La proposition accordera aux non-résidents un traitement identique à celui octroyé aux ressortissants de l'Union européenne sollicitant l'implantation de nouvelles grandes surfaces. Ainsi, l'octroi de licences autorisant l'exploitation de grands magasins s'effectuera en fonction des caractéristiques de chacun des dossiers de demande, y compris leur conformité aux réglementations nationales non discriminatoires comme les lois sur l'aménagement du territoire, indépendamment de la nationalité de la société candidate. La fourniture transfrontière de services par des agents travaillant à l' Union européenne sera autorisée dans certains Etats membres et le franchisage sera autorisé.

Services financiers

Le classement actuel concerne l'éventail complet des services financiers : services d'assurance, services bancaires, services de valeurs mobilières, services de conseil et d'information financière.

L'offre communautaire étant déjà large, la proposition de l' Union européenne vise principalement à clarifier les mesures à caractère prudentiel.

La proposition de l'Union européenne garantit l'accès intégral des institutions financières étrangères au marché unique européen. Elles peuvent implanter et développer des établissements dans l'UE, sans discrimination, dans tous les secteurs (assurances, banques, services d'investissement, etc.).

La possibilité leur est offerte, par exemple, de s'établir pour assurer, par l'entremise d'une filiale ou d'une agence, tous les services du domaine de la banque et de l'assurance. Ces institutions peuvent créer en outre des fonds d'investissement qui bénéficient pleinement de l'harmonisation réalisée dans le marché unique. La capacité leur est garantie aussi de proposer directement, à partir de leur pays d'origine, des services véritablement internationaux tels que la réassurance.

Services relatifs au tourisme et au voyage

Les services relatifs au tourisme et aux voyages couvrent les services d'hôtellerie et de restauration, de traiteurs, d'agence de voyages de guides et d'organisateurs touristiques.

La proposition accordera aux non-résidents souhaitant implanter une agence de voyage sur le territoire de l'Union européenne un régime identique à celui octroyé aux ressortissants de l'UE. La nationalité des sociétés ou de leurs dirigeants ne sera pas prise en considération pour autoriser ces nouvelles agences.

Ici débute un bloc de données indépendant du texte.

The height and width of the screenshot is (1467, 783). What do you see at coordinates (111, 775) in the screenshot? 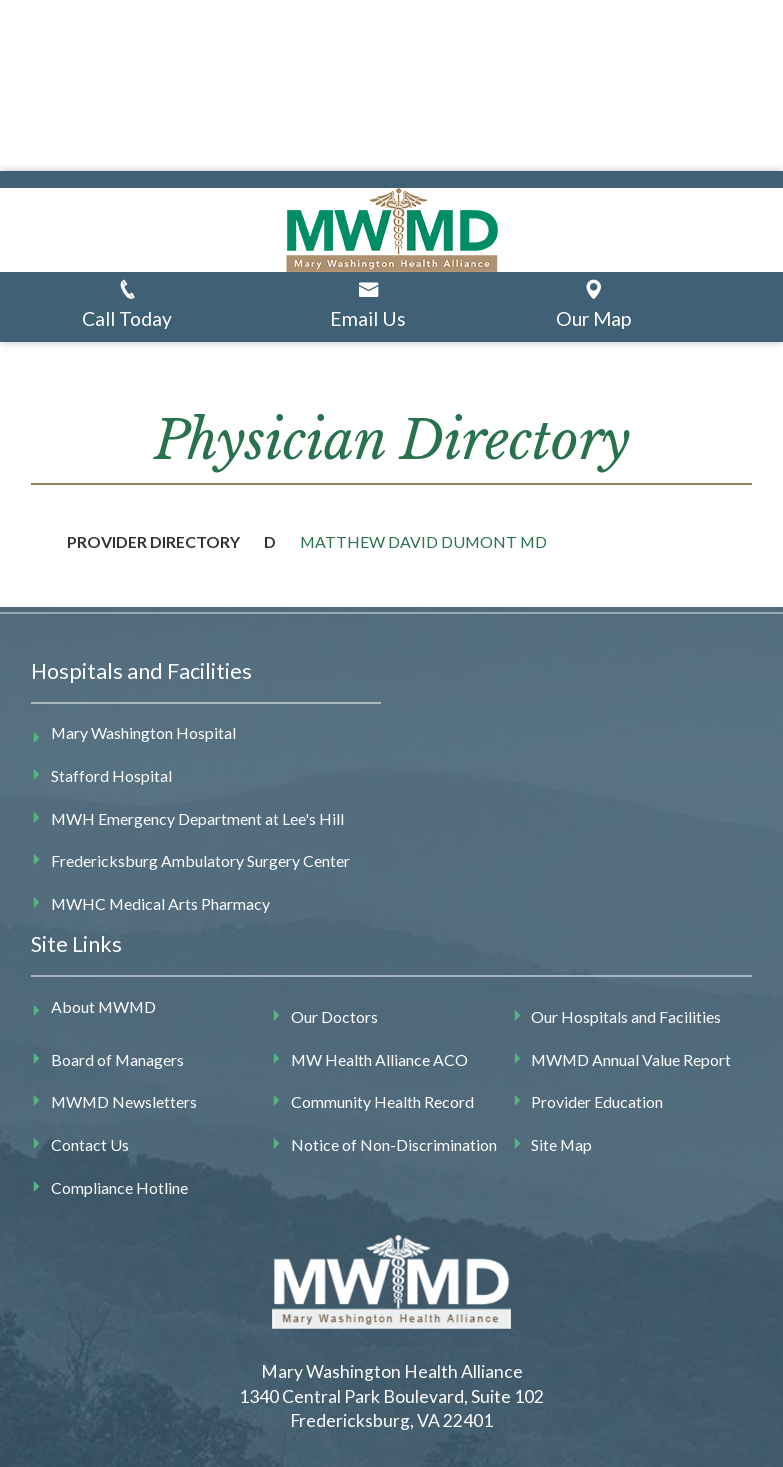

Services récréatifs, culturels et sportifs

Le classement des services effectué par l'OMC répertorie actuellement sous la rubrique des services récréatifs, culturels et sportifs les services de spectacle, les agences de presse, les bibliothèques, archives, musées et autres services culturels, les services sportifs et récréatifs.

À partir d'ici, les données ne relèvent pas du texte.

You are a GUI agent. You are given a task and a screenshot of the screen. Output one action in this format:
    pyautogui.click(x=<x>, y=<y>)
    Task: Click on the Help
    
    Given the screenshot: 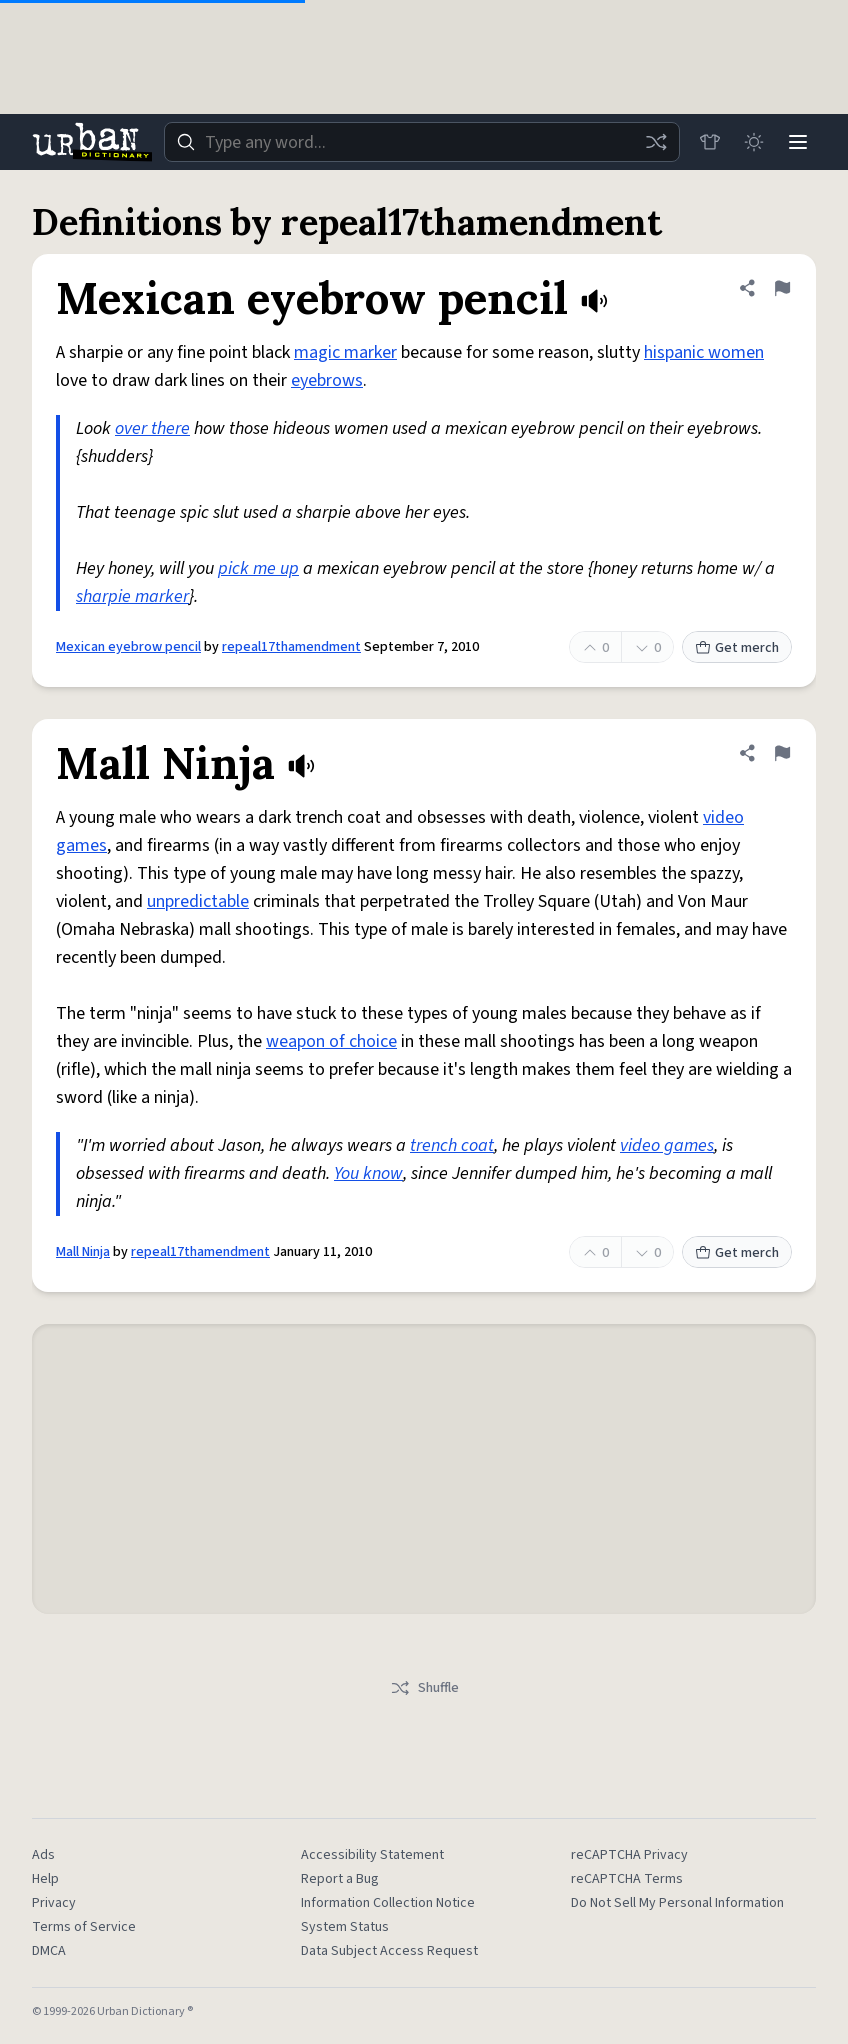 What is the action you would take?
    pyautogui.click(x=45, y=1879)
    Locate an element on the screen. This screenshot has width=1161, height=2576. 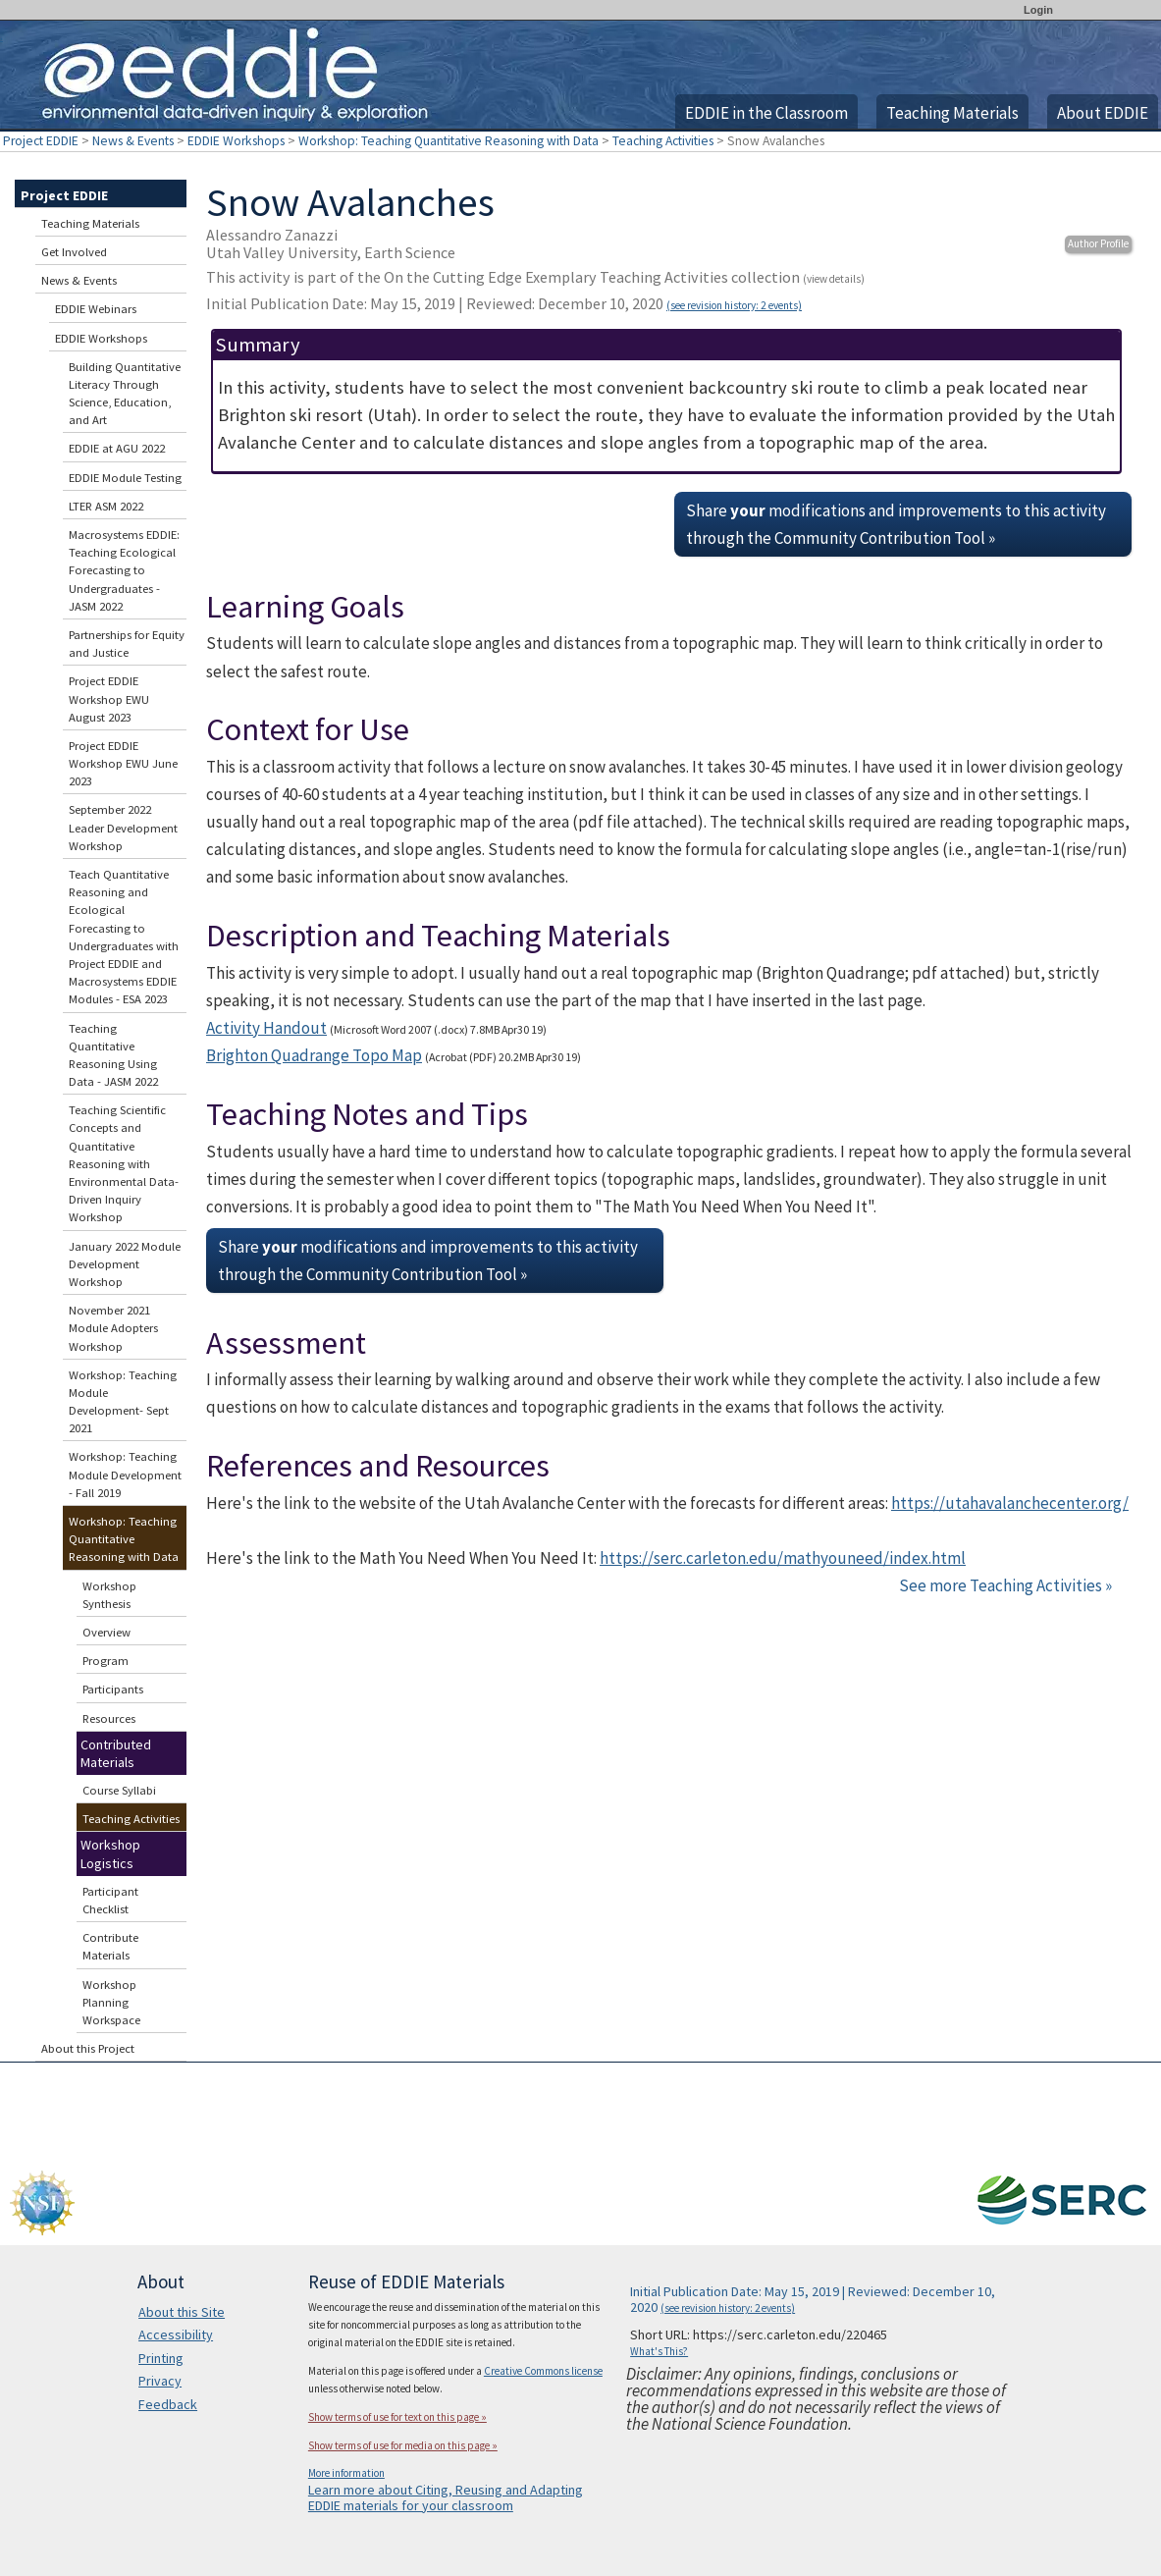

Concernant les agences de presse, la proposition améliore les engagements de l'UE, en supprimant des limitations existant dans certains Etats membres (ex : restrictions en matière de participation étrangère au capital et exigence de nationalité).

Services informatiques

Le secteur des services informatiques couvre les sous-secteurs suivants : conseil en matière d'installation des matériels informatiques, services de mise en oeuvre de logiciels, services de traitement de données, de bases de données, services d'entretien et de réparation.

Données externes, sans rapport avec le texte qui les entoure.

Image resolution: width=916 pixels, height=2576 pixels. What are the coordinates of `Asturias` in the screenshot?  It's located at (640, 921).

Dans le domaine des services informatiques, secteur essentiel à la mise en place de la société de l'information en Europe, l'Union européenne propose l'accès intégral des prestataires étrangers, y compris d'informaticiens indépendants hautement qualifiés, au marché de l'UE, ce qui devrait permettre à cette dernière de bénéficier des services informatiques performants. La proposition de l' Union européenne tient compte des intérêts tant des pays en développement, qui souhaitent un meilleur accès au marché communautaire, que de ceux des États de l'UE, qui ont besoin de services informatiques et d'une structure IT à la pointe du progrès. Des experts informaticiens étrangers seront autorisés, par exemple, à proposer des services de maintenance et de réparation de systèmes et de réseaux informatiques.

Services aux entreprises

Le secteur des services aux entreprises couvre : les services de recherche et développement, de l'immobilier, de location de véhicules, la publicité, études de marché et d'opinion, les conseils en gestion, les services liés à l'agriculture, la chasse, la pêche, les services de placement de main d'oeuvre, la recherche, la sécurité, le conseil scientifique et technique, l'entretien et la réparation d'équipement, les services photographiques, les services d'imprimerie, d'édition, de reproduction, de traduction, les services de conditionnement, de recouvrement de crédit…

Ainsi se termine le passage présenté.